Deux romancières, la Franco-Marocaine Leïla Slimani et la Française Catherine Cusset, sont favorites pour remporter jeudi le prix Goncourt, le plus prestigieux des prix littéraires du monde francophone.

Ce pronostic, forcément hasardeux, est celui de 14 critiques littéraires contactés par le magazine spécialisé Livres Hebdo. Six ont estimé que Leïla Slimani serait récompensée pour Chanson douce et quatre que ce serait Catherine Cusset pour L'autre qu'on adorait (Éditions Gallimard pour les deux ouvrages).

Mais les deux finalistes masculins, le rappeur franco-rwandais Gaël Faye avec Petit pays (Éditions Grasset) et le Français Régis Jauffret avec Cannibales (Éditions Seuil), espèrent déjouer ces pronostics.

Chouchou des critiques, Leïla Slimani «offre un profil idéal: femme, jeune, talentueuse, médiatique» pour être la lauréate du prix cette année, estime le chroniqueur littéraire de la radio RTL, Bernard Lehut.

Chanson douce, histoire atroce et extrêmement bien construite, raconte l'assassinat de deux jeunes enfants par leur nourrice. C'est d'ores et déjà un succès de librairie. Deuxième roman seulement de l'écrivain, née au Maroc il y 35 ans, il se dévore comme un thriller mais peut aussi se lire comme un livre implacable sur les rapports de domination et la misère sociale.
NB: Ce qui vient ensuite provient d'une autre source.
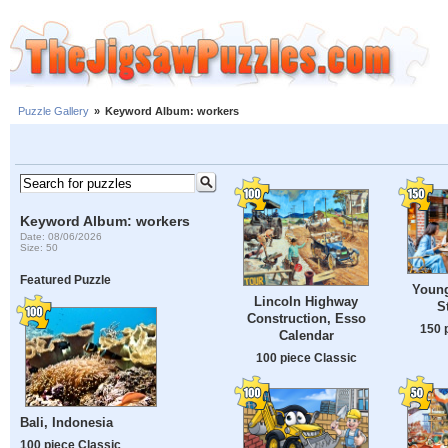
Puzzle Gallery
»
Keyword Album: workers
Keyword Album: workers
Date: 08/06/2026
Size: 50
Featured Puzzle
Youn
Lincoln Highway
S
Construction, Esso
150 
Calendar
100 piece Classic
Bali, Indonesia
100 piece Classic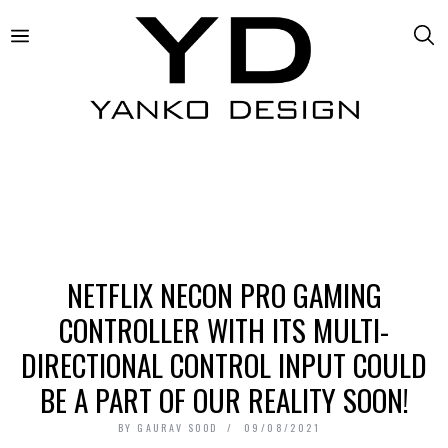
NETFLIX NECON PRO GAMING
CONTROLLER WITH ITS MULTI-
DIRECTIONAL CONTROL INPUT COULD
BE A PART OF OUR REALITY SOON!
BY
GAURAV SOOD
09/08/2021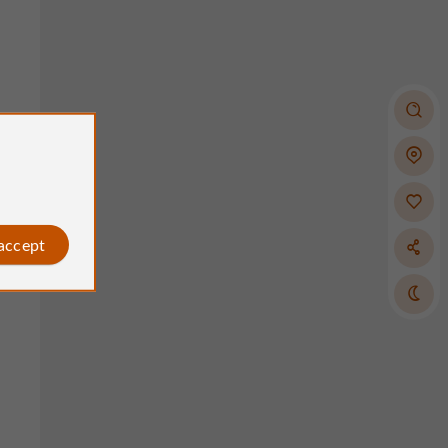
 accept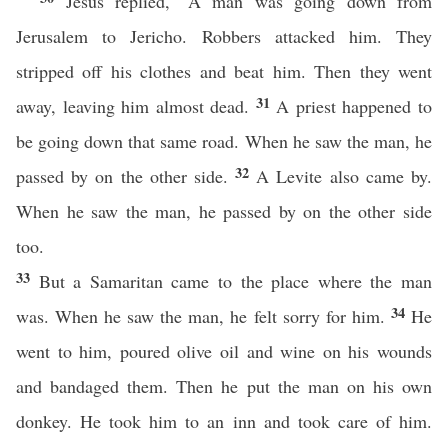
Jesus replied, “A man was going down from
Jerusalem to Jericho. Robbers attacked him. They
stripped off his clothes and beat him. Then they went
31
away, leaving him almost dead.
A priest happened to
be going down that same road. When he saw the man, he
32
passed by on the other side.
A Levite also came by.
When he saw the man, he passed by on the other side
too.
33
But a Samaritan came to the place where the man
34
was. When he saw the man, he felt sorry for him.
He
went to him, poured olive oil and wine on his wounds
and bandaged them. Then he put the man on his own
donkey. He took him to an inn and took care of him.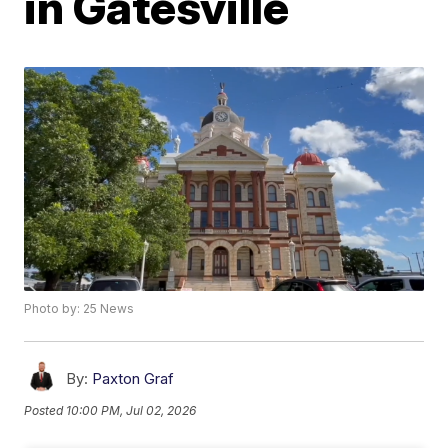
in Gatesville
Photo by: 25 News
By:
Paxton Graf
Posted
10:00 PM, Jul 02, 2026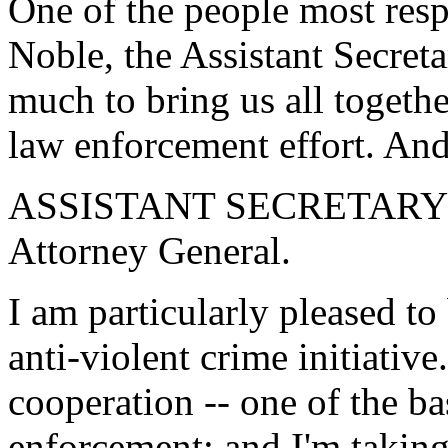
One of the people most respo
Noble, the Assistant Secret
much to bring us all togethe
law enforcement effort. And 
ASSISTANT SECRETARY 
Attorney General.
I am particularly pleased to 
anti-violent crime initiativ
cooperation -- one of the b
enforcement; and I'm taking 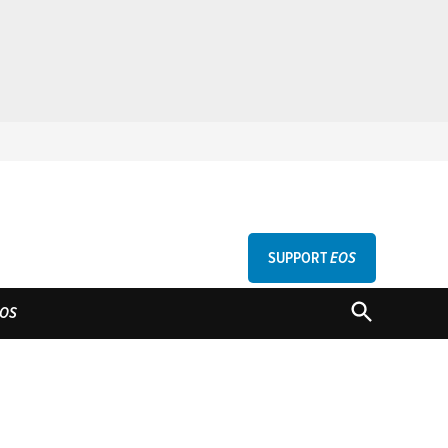
SUPPORT
EOS
GU
OPEN
OS
SEARCH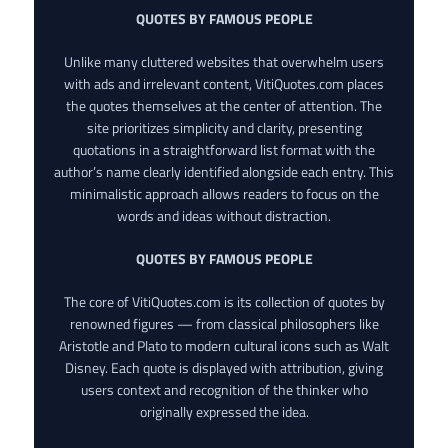
QUOTES BY FAMOUS PEOPLE
Unlike many cluttered websites that overwhelm users
with ads and irrelevant content, VitiQuotes.com places
the quotes themselves at the center of attention. The
site prioritizes simplicity and clarity, presenting
quotations in a straightforward list format with the
author’s name clearly identified alongside each entry. This
minimalistic approach allows readers to focus on the
words and ideas without distraction.
QUOTES BY FAMOUS PEOPLE
The core of VitiQuotes.com is its collection of quotes by
renowned figures — from classical philosophers like
Aristotle and Plato to modern cultural icons such as Walt
Disney. Each quote is displayed with attribution, giving
users context and recognition of the thinker who
originally expressed the idea.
En accordant son prix à Leïla Slimani, le jury du Goncourt ferait d'une pierre deux coups, relève Bernard Lehut: «littérairement respectable et commercialement efficace».
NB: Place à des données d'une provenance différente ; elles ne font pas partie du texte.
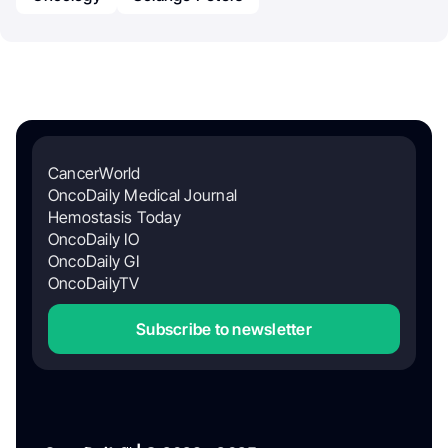
CancerWorld
OncoDaily Medical Journal
Hemostasis Today
OncoDaily IO
OncoDaily GI
OncoDailyTV
Subscribe to newsletter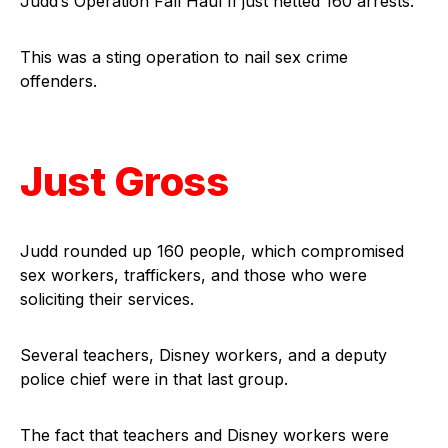
Judd’s Operation Fall Haul II just netted 160 arrests.
This was a sting operation to nail sex crime
offenders.
Just Gross
Judd rounded up 160 people, which compromised
sex workers, traffickers, and those who were
soliciting their services.
Several teachers, Disney workers, and a deputy
police chief were in that last group.
The fact that teachers and Disney workers were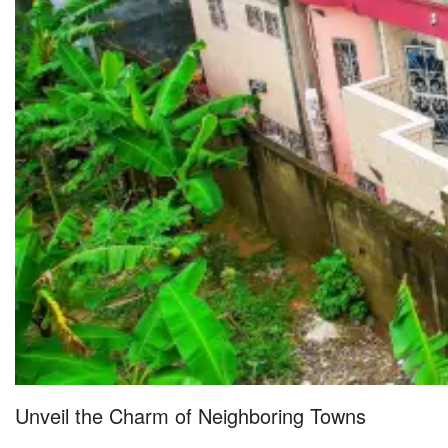
Unveil the Charm of Neighboring Towns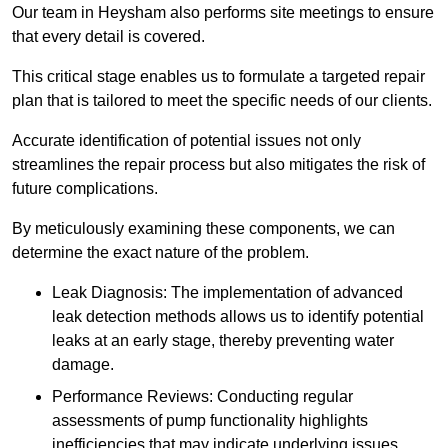
Our team in Heysham also performs site meetings to ensure
that every detail is covered.
This critical stage enables us to formulate a targeted repair
plan that is tailored to meet the specific needs of our clients.
Accurate identification of potential issues not only
streamlines the repair process but also mitigates the risk of
future complications.
By meticulously examining these components, we can
determine the exact nature of the problem.
Leak Diagnosis: The implementation of advanced
leak detection methods allows us to identify potential
leaks at an early stage, thereby preventing water
damage.
Performance Reviews: Conducting regular
assessments of pump functionality highlights
inefficiencies that may indicate underlying issues.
L'autre femme en lice, c'est Catherine Cusset, 53 ans, qui avec L'autre qu'on adorait offre, selon le patron du mensuel Lire, Julien Bisson, «une oeuvre à la fois littéraire et populaire». Hommage à son ami Thomas Bulot qui s'est suicidé un jour d'avril 2008 à 39 ans, ce livre n'est pas une fiction mais est «brillant, nourri de lectures proustiennes» pour la critique du quotidien Libération, Claire Devarrieux.

«Lécher les babines»

En 20 ans, le Goncourt n'a récompensé que quatre romancières, la dernière en 2014.

Mais les hommes n'ont pas dit leur dernier mot. La surprise pourrait venir du primo-romancier Gaël Faye, 34 ans, incontestable révélation de la rentrée littéraire avec Petit pays, un livre qui se vend très bien en librairie. Lui donner le prix «serait un retour au testament des Goncourt qui souhaitaient encourager un jeune talent», affirme Catherine Fruchon-Toussaint, journaliste littéraire de la radio RFI.
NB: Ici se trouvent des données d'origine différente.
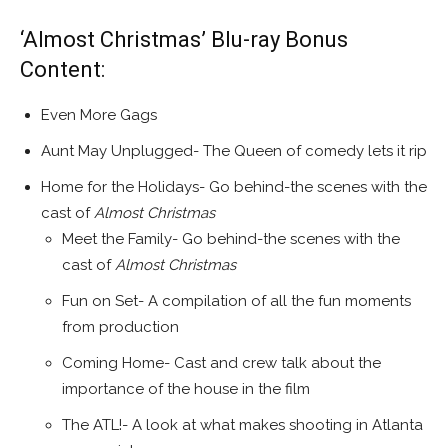
‘Almost Christmas’ Blu-ray Bonus
Content:
Even More Gags
Aunt May Unplugged- The Queen of comedy lets it rip
Home for the Holidays- Go behind-the scenes with the
cast of
Almost Christmas
Meet the Family- Go behind-the scenes with the
cast of
Almost Christmas
Fun on Set- A compilation of all the fun moments
from production
Coming Home- Cast and crew talk about the
importance of the house in the film
The ATL!- A look at what makes shooting in
Atlanta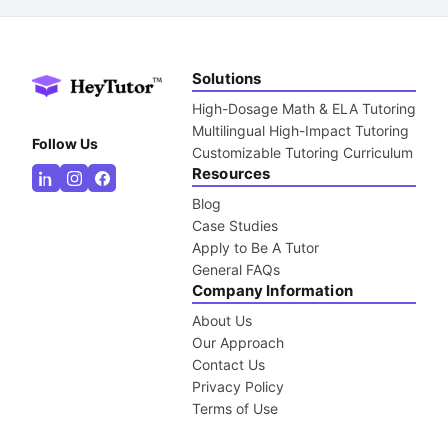
Solutions
High-Dosage Math & ELA Tutoring
Multilingual High-Impact Tutoring
Follow Us
Customizable Tutoring Curriculum
Resources
Blog
Case Studies
Apply to Be A Tutor
General FAQs
Company Information
About Us
Our Approach
Contact Us
Privacy Policy
Terms of Use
L'autre homme en lice est Régis Jauffret, 61 ans, l'aîné de la bande, qui a déjà derrière lui une oeuvre considérable. Cannibales (Éditions Seuil) est un livre «à s'en lécher les babines», a estimé Bernard Pivot, qui préside l'Académie du Goncourt. Porté par une écriture très XVIIIe siècle, sa force et sa faiblesse, Cannibales, recueil de correspondance entre deux femmes machiavéliques discutant sur le meilleur moyen d'en finir avec un homme est délicieusement amoral.

Slimani et Jauffret, sont également en lice pour le Renaudot, prix concurrent du Goncourt, qui sera également attribué jeudi, au même moment et au même endroit que le plus convoité des prix littéraires.

Le verdict, souvent à l'opposé des prévisions, tombera comme chaque année à la mi-journée du restaurant Le Drouant, au coeur de Paris, antre des dix membres du jury présidé par Bernard Pivot. Comme d'habitude, rien n'a filtré des délibérations.

Ce prix reste une aubaine pour les éditeurs: en moyenne, il dépasse les 345 000 exemplaires. L'an dernier, il a récompensé Boussole de Mathias Enard (Éditions Actes Sud), un ouvrage exigeant sur les liens entre l'Orient et l'Occident.